Lenas hand was still on her jewelry. "What happened?"
Simon sighed. "Our best guess is that Jesse Clayton and Thomas Boyd had him iced to put the kibosh on that style of advancement. No doubt it could get out of hand with a crew of sociopaths."
"I take it there was a body this time?" Lena prodded quietly.
"He was found in his office, pistol in mouth, the back of his head missing--no note. The gun had been stolen last year on the east coast. He had bruises on wrists and face, but they still called it suicide." Simon gave a humorless grin. "It seemed the remaining three got the message. None of them started swaggering and none moved into the office." He blinked once or twice and sat back in his chair.
"So the boys without finesse were the only ones left..." It wasn't really a question.

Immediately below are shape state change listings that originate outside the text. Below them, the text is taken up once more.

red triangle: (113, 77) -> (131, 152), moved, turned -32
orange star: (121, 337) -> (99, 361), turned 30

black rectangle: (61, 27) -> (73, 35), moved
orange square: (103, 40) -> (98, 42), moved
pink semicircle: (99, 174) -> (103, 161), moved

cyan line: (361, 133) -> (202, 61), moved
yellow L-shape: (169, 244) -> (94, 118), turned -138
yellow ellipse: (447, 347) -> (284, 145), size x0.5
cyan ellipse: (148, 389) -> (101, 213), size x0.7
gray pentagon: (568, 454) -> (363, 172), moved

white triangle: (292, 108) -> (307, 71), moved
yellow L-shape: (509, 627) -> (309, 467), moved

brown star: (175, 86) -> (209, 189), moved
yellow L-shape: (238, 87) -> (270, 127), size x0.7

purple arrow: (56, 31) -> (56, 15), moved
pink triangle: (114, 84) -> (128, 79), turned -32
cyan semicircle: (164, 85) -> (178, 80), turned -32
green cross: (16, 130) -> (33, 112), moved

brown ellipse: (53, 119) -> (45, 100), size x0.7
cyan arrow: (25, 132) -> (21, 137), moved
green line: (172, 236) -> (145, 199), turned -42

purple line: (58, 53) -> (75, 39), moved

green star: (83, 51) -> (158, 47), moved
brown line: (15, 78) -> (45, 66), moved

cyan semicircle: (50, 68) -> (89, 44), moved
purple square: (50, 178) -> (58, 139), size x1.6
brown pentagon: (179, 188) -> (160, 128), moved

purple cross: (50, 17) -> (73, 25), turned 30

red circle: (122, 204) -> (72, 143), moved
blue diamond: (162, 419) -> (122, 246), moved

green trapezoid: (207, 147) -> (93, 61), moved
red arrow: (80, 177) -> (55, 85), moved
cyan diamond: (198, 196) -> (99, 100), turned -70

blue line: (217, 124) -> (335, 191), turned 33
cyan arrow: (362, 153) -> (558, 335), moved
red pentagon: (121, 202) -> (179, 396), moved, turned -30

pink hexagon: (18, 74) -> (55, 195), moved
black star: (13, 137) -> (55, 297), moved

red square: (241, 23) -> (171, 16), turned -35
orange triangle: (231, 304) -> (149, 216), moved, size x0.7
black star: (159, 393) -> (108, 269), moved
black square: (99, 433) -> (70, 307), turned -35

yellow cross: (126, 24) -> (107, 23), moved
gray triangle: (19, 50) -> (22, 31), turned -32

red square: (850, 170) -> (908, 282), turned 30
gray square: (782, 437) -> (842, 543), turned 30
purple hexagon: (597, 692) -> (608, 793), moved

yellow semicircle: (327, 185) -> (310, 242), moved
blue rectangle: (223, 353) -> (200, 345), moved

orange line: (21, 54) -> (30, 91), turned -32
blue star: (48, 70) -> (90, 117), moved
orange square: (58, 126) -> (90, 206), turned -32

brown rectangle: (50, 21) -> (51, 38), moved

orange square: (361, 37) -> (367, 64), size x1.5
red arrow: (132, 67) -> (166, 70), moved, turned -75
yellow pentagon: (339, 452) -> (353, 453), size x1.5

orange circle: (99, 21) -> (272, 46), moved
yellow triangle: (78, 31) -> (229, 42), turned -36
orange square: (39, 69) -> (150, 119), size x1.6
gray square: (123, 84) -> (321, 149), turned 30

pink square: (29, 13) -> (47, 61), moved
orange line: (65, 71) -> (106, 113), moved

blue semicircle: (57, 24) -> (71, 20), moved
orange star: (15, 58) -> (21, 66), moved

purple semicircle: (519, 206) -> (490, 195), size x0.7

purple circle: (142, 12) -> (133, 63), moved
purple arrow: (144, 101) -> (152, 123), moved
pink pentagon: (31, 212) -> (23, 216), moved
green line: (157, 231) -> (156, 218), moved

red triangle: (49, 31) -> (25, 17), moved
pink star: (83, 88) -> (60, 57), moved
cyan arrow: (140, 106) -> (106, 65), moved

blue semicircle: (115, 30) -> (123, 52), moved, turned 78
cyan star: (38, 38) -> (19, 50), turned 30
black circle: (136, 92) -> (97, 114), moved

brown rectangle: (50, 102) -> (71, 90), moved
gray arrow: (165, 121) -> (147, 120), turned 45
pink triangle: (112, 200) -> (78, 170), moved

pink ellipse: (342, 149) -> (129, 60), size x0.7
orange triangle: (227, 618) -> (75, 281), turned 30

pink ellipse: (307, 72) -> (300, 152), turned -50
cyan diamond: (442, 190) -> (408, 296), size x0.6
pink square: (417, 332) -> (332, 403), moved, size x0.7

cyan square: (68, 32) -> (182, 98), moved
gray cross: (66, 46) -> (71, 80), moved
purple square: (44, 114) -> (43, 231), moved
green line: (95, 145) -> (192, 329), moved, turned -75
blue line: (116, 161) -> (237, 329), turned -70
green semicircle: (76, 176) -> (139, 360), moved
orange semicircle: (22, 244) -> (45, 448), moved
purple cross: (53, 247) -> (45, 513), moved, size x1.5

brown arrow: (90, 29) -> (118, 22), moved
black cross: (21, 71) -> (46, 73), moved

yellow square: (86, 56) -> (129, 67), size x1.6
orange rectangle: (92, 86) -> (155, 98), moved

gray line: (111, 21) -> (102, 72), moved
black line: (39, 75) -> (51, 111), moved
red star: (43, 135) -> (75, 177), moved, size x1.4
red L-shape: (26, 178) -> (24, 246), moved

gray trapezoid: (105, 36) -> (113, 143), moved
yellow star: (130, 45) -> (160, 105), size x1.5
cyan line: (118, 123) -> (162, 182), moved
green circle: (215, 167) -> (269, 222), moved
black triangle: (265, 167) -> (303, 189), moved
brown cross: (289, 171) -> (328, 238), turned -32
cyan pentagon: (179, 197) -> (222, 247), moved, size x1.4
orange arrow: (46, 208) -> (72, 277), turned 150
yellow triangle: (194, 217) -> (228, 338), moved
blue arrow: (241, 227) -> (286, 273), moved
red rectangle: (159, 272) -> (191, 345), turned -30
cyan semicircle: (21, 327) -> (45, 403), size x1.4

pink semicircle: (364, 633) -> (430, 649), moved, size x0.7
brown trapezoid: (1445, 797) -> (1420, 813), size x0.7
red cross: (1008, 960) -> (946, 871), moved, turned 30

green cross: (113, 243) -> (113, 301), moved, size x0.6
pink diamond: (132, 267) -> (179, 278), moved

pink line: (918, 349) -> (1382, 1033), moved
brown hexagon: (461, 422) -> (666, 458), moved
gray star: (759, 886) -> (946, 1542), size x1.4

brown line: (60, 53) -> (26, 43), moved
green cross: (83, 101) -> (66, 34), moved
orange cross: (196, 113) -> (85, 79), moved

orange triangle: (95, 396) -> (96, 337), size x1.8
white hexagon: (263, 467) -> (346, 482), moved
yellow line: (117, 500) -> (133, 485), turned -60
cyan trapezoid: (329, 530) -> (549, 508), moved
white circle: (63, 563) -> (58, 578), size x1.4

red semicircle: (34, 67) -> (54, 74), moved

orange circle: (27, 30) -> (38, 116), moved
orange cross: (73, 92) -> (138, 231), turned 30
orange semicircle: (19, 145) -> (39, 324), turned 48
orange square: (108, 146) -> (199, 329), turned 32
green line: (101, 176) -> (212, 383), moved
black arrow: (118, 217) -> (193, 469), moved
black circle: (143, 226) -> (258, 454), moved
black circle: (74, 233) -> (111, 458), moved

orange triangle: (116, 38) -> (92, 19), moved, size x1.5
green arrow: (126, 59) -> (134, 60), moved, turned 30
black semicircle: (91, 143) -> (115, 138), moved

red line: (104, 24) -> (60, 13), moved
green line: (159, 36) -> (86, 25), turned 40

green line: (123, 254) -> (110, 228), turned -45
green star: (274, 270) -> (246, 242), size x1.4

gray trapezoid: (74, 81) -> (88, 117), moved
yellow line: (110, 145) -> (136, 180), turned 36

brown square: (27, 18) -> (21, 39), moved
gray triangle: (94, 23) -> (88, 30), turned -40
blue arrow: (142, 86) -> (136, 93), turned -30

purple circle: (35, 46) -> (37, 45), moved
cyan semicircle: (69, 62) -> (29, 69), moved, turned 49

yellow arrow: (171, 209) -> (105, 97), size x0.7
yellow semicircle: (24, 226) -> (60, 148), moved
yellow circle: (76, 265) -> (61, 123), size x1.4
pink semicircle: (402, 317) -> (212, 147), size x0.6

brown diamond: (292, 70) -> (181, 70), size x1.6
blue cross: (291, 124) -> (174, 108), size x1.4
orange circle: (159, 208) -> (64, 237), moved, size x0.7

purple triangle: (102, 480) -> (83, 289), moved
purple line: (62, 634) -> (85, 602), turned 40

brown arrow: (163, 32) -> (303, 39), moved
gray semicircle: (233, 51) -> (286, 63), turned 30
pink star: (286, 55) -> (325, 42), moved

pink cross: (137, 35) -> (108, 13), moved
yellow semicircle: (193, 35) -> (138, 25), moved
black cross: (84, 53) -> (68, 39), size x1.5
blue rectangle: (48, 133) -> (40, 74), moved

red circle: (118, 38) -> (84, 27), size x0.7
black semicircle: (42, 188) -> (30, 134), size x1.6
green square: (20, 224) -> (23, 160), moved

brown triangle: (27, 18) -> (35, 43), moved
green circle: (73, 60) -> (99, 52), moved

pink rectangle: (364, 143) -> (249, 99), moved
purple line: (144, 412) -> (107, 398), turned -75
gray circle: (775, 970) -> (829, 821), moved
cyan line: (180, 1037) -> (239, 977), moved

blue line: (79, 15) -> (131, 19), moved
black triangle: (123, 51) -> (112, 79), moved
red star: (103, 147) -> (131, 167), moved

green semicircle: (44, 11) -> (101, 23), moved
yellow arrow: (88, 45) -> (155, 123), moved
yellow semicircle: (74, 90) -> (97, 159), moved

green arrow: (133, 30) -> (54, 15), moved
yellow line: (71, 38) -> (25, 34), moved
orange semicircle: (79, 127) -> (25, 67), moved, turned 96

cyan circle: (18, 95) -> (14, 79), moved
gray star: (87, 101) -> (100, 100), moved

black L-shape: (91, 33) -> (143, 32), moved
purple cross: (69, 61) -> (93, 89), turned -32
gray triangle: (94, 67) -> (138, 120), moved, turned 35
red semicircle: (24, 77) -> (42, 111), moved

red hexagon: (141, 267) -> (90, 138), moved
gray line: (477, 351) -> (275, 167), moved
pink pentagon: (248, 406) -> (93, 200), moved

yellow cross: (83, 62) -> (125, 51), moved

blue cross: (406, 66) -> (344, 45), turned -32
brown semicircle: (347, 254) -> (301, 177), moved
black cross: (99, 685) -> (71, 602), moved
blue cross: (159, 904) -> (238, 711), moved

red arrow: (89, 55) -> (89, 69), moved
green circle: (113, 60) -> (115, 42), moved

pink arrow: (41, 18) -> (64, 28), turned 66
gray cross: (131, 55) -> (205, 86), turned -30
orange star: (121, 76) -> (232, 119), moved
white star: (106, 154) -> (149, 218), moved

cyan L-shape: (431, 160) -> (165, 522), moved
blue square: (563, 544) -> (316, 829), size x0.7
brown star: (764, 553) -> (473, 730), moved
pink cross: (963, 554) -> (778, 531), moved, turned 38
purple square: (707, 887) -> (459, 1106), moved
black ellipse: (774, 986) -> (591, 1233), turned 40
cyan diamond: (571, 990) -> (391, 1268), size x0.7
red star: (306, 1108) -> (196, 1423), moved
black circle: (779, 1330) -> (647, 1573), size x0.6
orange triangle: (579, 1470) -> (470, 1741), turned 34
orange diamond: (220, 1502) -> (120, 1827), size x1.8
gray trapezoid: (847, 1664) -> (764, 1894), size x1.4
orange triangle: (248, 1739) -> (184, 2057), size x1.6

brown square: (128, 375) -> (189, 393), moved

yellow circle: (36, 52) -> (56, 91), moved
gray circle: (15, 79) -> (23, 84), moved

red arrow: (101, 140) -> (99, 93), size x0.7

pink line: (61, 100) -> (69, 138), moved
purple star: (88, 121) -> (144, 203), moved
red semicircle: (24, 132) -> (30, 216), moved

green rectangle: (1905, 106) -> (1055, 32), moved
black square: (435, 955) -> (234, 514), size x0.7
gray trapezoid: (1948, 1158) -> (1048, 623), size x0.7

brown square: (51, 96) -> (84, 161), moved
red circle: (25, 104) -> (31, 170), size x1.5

"Reason enough for our concern with security." claimed Judith-Anne.
"Unfortunately, you're not good at it." returned Andi levelly, she paged back in her notebook for the scrap of paper she'd thrown in mid-week. "Instead of meeting here we could have met at your house..." she read Judith-Anne's address from the back of Bodegas card and gave a not very amused chuckle.
"How did you find that?" Judith-Anne's eyes were open wide.
"Investigating is what we do. But it wasn't hard. You collect the rent for his house, you have a drivers license, you talked to the cops about Armando." Andi shut her notebook and rose to her feet. "Is there more we need to discuss?"
Judith-Anne recovered from her surprise almost immediately. "What do we do next?
"Do you have still have contacts in Mardell?" Lena interjected.
It was Simon who answered. "No, but we have friends in A&C, Titan, Machine Salvage and Sandoz Paper."
"Do you know about Riparian's connection with Senator Hyde?" Andi asked, already heading for the door.
"Of course." Judith-Anne snapped.
It was enough to get Andi to stop and turn around.
"I follow campaign financing very closely. Sauturne and her PAC of executives pass him big bucks. They have for ten or fifteen years. Theyve given plenty to buy access."
Simon chuckled. Lena nodded stonily.
Andi mumbled "We'll see what we can come up with on the environmental side...we could use that map to that A&C basement and give your witness my number, Ill put her in touch with our lawyer." She started for the door again, but stopped and turned to Chapman. "I'll call once we integrate this."
Simon rose, followed them to the door and clicked the dead-bolt home once the door shut quietly behind them.
Andi waited until they were halfway down the stairs before saying anything and then it was simply, "Despite her attitude, I liked her."